STARRAWSInAction | Presiden Buatan Manusia by Kim_Hakimi

Dibuat untuk meramaikan #STARRAWSInAction - dari peserta non-STARRAWS, Kim_hakimi

***

Gadis itu satu–satunya yang dapat aku lihat di dalam kegelapan yang pekat. Lamat–lamat terdengar suaranya merintih . Putih, putih, merah. Apakah ia sedang menggambarkan diri? Entahlah, mungkin benar mungkin salah. Aku sendiri baru kali ini melihatnya. Baju dan celana dengan warna putih senada.  Rambut merah yang tak indah. Mata yang awas penuh selidik yang setiap detik menyapu setiap penjuru. Gadis yang aneh. Walaupun demikian aku tetap harus menunggu ia menemukanku. Seperti biasa. Seperti yang lainnya.

Akhirnya ia menemukanku setelah bosan dengan rasa penasarannya. Pada saat ia menimangku, terlintas sebuah memori yang tumbuh liar seperti benalu. Tangannya lembut dan halus seperti milik ibu. Bau badannya juga mirip ibu. Namun tidak dengan bola matanya yang abu–abu.

"Selamat datang Star." 

Gadis itu terkejut. Sudut matanya berusaha mencari asal suara. Apa saja ia curigai dengan sikap awasnya. Aku? Dicampakkannya ke lantai.

"Apa kau sudah siap untuk bermain?" tanya suara itu.

Star ya? Jadi itukah nama gadis berambut merah itu? Aku tersinggung. Walaupun gadis ini terlihat tidak buruk, tetapi nama itu membuatku tidak nyaman. Apakah mereka sudah kehabisan akal?

"Tidak mau menjawab ya? Heh? Baiklah. Siap atau tidak sebentar lagi pintu akan terbuka. Lakukan apa yang kau inginkan. Ingat, setiap pilihan membawa konsekuensi."

Star meracau tidak jelas. Suaranya parau dan keras. Tatapannya beringas. Ia memungutku dengan sebuah gerakan bergas. Lalu dilemparkannya ke sudut atas. Tidak hanya sekali namun hingga berbelas–belas. Sampai ia berhenti dengan sendirinya setelah puas. Juga karena badannya yang mulai lemas.

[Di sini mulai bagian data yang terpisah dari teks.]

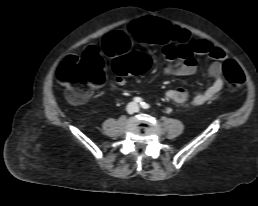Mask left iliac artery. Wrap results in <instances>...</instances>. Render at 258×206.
I'll list each match as a JSON object with an SVG mask.
<instances>
[{"instance_id":"44dca946","label":"left iliac artery","mask_w":258,"mask_h":206,"mask_svg":"<svg viewBox=\"0 0 258 206\" xmlns=\"http://www.w3.org/2000/svg\"><path fill=\"white\" fill-rule=\"evenodd\" d=\"M141 107L144 108V109H147V108H149V105L145 102H142Z\"/></svg>"}]
</instances>
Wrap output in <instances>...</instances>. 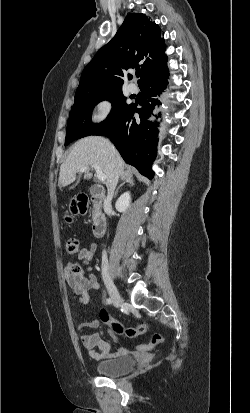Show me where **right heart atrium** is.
I'll return each instance as SVG.
<instances>
[{"instance_id":"right-heart-atrium-1","label":"right heart atrium","mask_w":250,"mask_h":413,"mask_svg":"<svg viewBox=\"0 0 250 413\" xmlns=\"http://www.w3.org/2000/svg\"><path fill=\"white\" fill-rule=\"evenodd\" d=\"M114 103L110 98H101L93 106L91 119L94 123L105 122L112 114Z\"/></svg>"}]
</instances>
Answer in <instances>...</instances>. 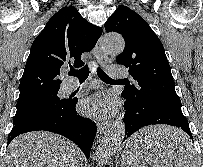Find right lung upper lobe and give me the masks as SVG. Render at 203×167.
Segmentation results:
<instances>
[{"instance_id":"obj_1","label":"right lung upper lobe","mask_w":203,"mask_h":167,"mask_svg":"<svg viewBox=\"0 0 203 167\" xmlns=\"http://www.w3.org/2000/svg\"><path fill=\"white\" fill-rule=\"evenodd\" d=\"M101 34L102 29L89 23L73 6L53 15L31 46L17 105L58 92L62 70L83 66L81 54L93 49Z\"/></svg>"}]
</instances>
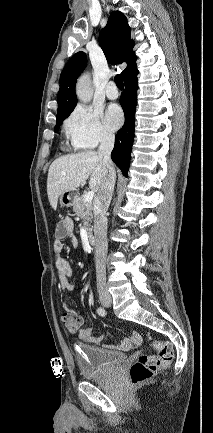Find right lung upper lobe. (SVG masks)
Listing matches in <instances>:
<instances>
[{
    "label": "right lung upper lobe",
    "mask_w": 213,
    "mask_h": 433,
    "mask_svg": "<svg viewBox=\"0 0 213 433\" xmlns=\"http://www.w3.org/2000/svg\"><path fill=\"white\" fill-rule=\"evenodd\" d=\"M131 30L123 13L113 11L110 14L107 25L99 34V45L106 59L110 63H127L123 71V78L136 68V55L132 51L134 41L130 39ZM87 56L79 51L74 54L60 76V89L57 95L58 109L57 120L62 119L73 111L77 104L75 85L77 78L85 69Z\"/></svg>",
    "instance_id": "1"
}]
</instances>
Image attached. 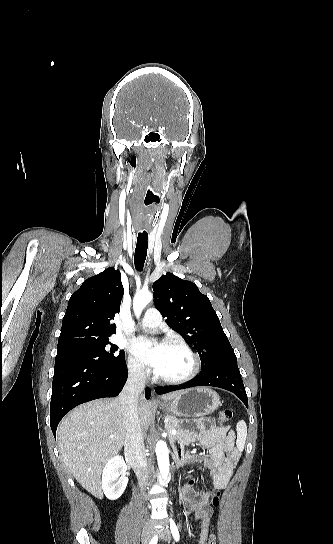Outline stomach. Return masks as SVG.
Returning a JSON list of instances; mask_svg holds the SVG:
<instances>
[{
	"instance_id": "1",
	"label": "stomach",
	"mask_w": 333,
	"mask_h": 544,
	"mask_svg": "<svg viewBox=\"0 0 333 544\" xmlns=\"http://www.w3.org/2000/svg\"><path fill=\"white\" fill-rule=\"evenodd\" d=\"M220 406L219 395L210 388H191L182 391L165 406L168 412L184 417H203Z\"/></svg>"
}]
</instances>
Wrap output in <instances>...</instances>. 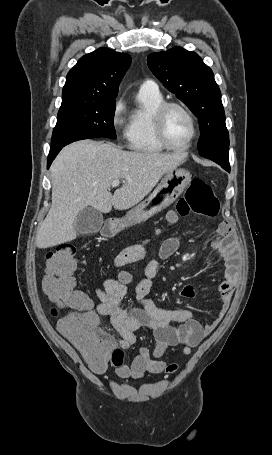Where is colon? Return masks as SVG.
Returning a JSON list of instances; mask_svg holds the SVG:
<instances>
[{"instance_id": "colon-1", "label": "colon", "mask_w": 272, "mask_h": 455, "mask_svg": "<svg viewBox=\"0 0 272 455\" xmlns=\"http://www.w3.org/2000/svg\"><path fill=\"white\" fill-rule=\"evenodd\" d=\"M219 201L210 185L201 178H194L176 210L167 215V222L173 224L180 217L192 214L215 217L219 212ZM158 230L155 234H159ZM77 268L76 248L62 244L46 257L45 276L42 286L46 295L56 304L52 310L59 317L58 328L79 350L94 371H103L109 364L123 363L122 351L114 340L100 334L96 329L97 318L91 312V300L77 289L73 274ZM124 281L131 280L128 271H121Z\"/></svg>"}]
</instances>
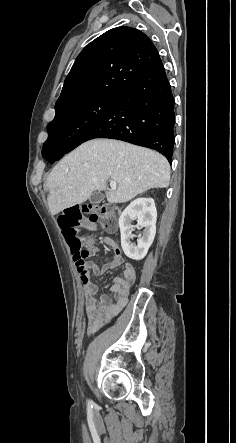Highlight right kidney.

Aku koreksi pernyataanku tadi. Ternyata di antara semua yang pernah singgah di sini, mungkin dia yang paling aneh. Dari ujung kaki ke ujung kepala memang  tidak terlihat ada yang salah dengannya, namun perilakunya ganjil. Tidak stabil. Seperti bayi yang baru lahir. Benar seperti bayi. Karena sedari tadi aku belum mendengar sepatah kata pun darinya. Ia lebih suka mengunyah kuku alih–alih mengajakku berbicara.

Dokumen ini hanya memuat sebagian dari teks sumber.